Your task =
Reproduce the data exactly as given, except for any images.
□ □ □ □ □ □ □
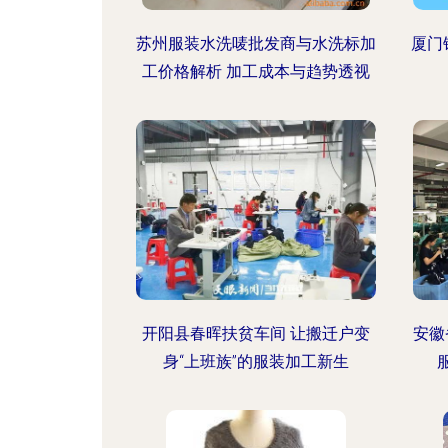
苏州服装水洗唛批发商与水洗标加
厦门
工价格解析 加工成本与趋势透视
开阳县春晖扶贫车间 让搬迁户变
安徽
身“上班族”的服装加工新生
□ □ □ □ □ □ □
Written solution =
苏州服装水洗唛批发商与水洗标加
厦门
工价格解析 加工成本与趋势透视
开阳县春晖扶贫车间 让搬迁户变
安徽
身“上班族”的服装加工新生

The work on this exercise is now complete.